What is required | All lines in the material containing the word "well" need to be copied.

Records for this task |
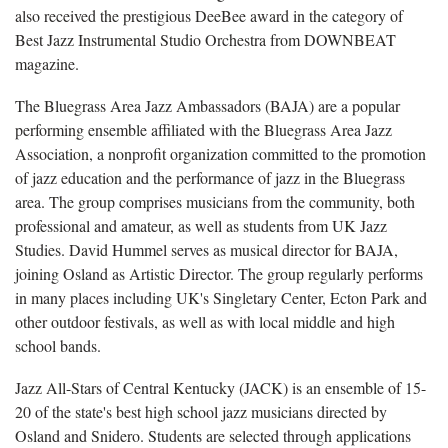
also received the prestigious DeeBee award in the category of
Best Jazz Instrumental Studio Orchestra from DOWNBEAT
magazine.
The Bluegrass Area Jazz Ambassadors (BAJA)
are a popular
performing ensemble affiliated with the Bluegrass Area Jazz
Association, a nonprofit organization committed to the promotion
of jazz education and the performance of jazz in the Bluegrass
area. The group comprises musicians from the community, both
professional and amateur, as well as students from UK Jazz
Studies. David Hummel serves as musical director for BAJA,
joining Osland as Artistic Director. The group regularly performs
in many places including UK's Singletary Center, Ecton Park and
other outdoor festivals, as well as with local middle and high
school bands.
Jazz All-Stars of Central Kentucky (JACK) is an ensemble of 15-
20 of the state's best high school jazz musicians directed by
Osland and
Snidero. Students are selected through applications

Exercise result |
professional and amateur, as well as students from UK Jazz
other outdoor festivals, as well as with local middle and high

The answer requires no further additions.